#### MATERIAL FOR THIS EXERCISE ####

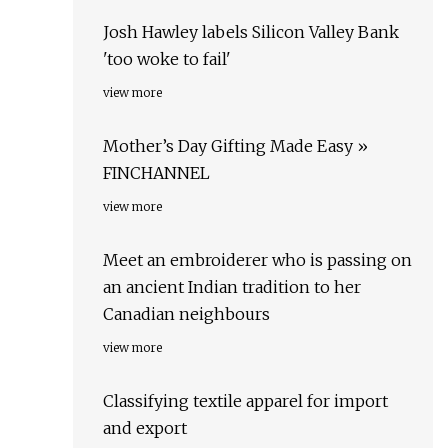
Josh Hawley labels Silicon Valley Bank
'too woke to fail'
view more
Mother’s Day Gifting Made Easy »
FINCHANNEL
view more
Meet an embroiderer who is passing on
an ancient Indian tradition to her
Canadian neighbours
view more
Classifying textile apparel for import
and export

####

* [YOUR OBJECTIVE]
Transcribe the listing above verbatim. No picture belongs in the result.

* [SOLUTION TO THIS EXERCISE]
Josh Hawley labels Silicon Valley Bank
'too woke to fail'
view more
Mother’s Day Gifting Made Easy »
FINCHANNEL
view more
Meet an embroiderer who is passing on
an ancient Indian tradition to her
Canadian neighbours
view more
Classifying textile apparel for import
and export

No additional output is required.